Dromerige Dotters

De Dotterbloemen staan te dromen aan hun stille oevers, spiegelen hun grote glimmendgele bloemen in het strakgetrokken voorjaarswater en rimpelen ontspannen mee als er een eend of meerkoet voorbijzwemt. De eerste bloemen ontvouwden zich dit jaar al in de loop van maart en nog steeds glanzen er nieuwe exemplaren tussen de donkergroene, hartvormige bladeren en jonge scheuten van Gele lis en Oeverzegge. Waar de bloemblaadjes vielen, met vertraging gevolgd door de gele meeldradenkrans, zijn de stampers uitgegroeid tot zaaddozen die op narrenmutsen lijken.

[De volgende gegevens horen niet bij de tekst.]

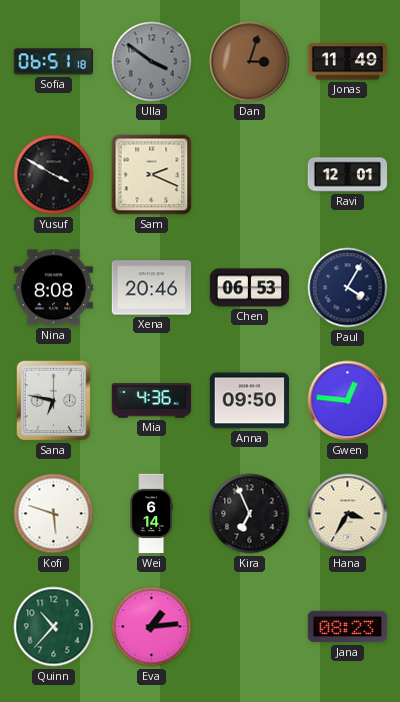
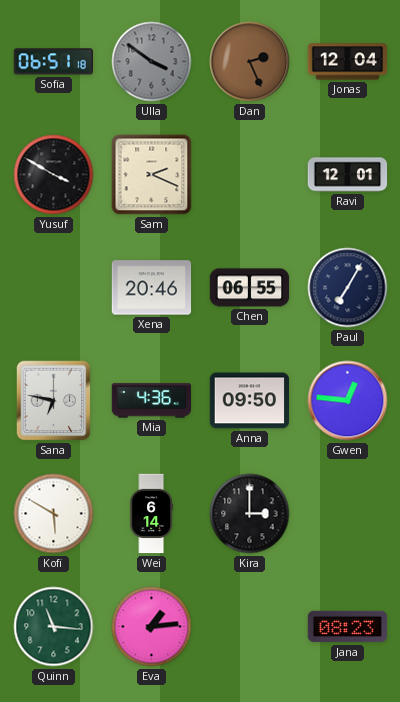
Dan: 3:03 -> 2:26
Jonas: 11:49 -> 12:04
Nina: 8:08 -> none
Chen: 06:53 -> 06:55
Paul: 4:05 -> 7:05
Kofi: 5:48 -> 5:50
Kira: 6:56 -> 3:00
Hana: 3:35 -> none
Quinn: 10:37 -> 11:16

De Dotterbloem (Caltha palustris) hoort tot de Ranonkelfamilie. Net als de Boterbloem. En dat is te zien. Zijn grote bloemen -soms wel 5 cm - doen in alles denken aan fors uitgevallen Boterbloemen: even geel, even glanzend, even gastvrij geopend. Maar een stuk vroeger en stijf aan de waterkant of in moerassig land. Vooral in laagveengebieden, massaal soms; elders is hij zeldzaam. Niet zelden bloeit hij aan het eind van de zomer nog een keer, maar dan valt hij tussen de vele bloemen en hoge begroeiing veel minder op.
Maar in het vroege voorjaar zijn de bloeiende dotters een lust voor het oog. Ook over de aandacht van dieren hebben de bloemen trouwens niet te klagen: bijen, maar ook vliegen, kevertjes en mieren komen veelvuldig op bezoek. Met de bestuiving zit het dus wel goed, wat blijkt uit de opzwellende zaaddozen met hun typische vorm. In elke punt van deze narrenmutsen rijpen vele zaden. Straks, als de zaaddozen openbarsten, zullen de zaden op het water blijven drijven om met wind en stroming op nieuwe oevers te stranden en daar op te groeien tot volwassen Dotters met een stevige knol in de natte grond.

Dooiergeel, zo wordt de kleur van de Dotterbloemen aangeduid. En daarmee is niets teveel gezegd. De plant is er zelfs naar genoemd, want dotter is afgeleid van dodder, een Oud-Nederlandse bijvorm van dooier.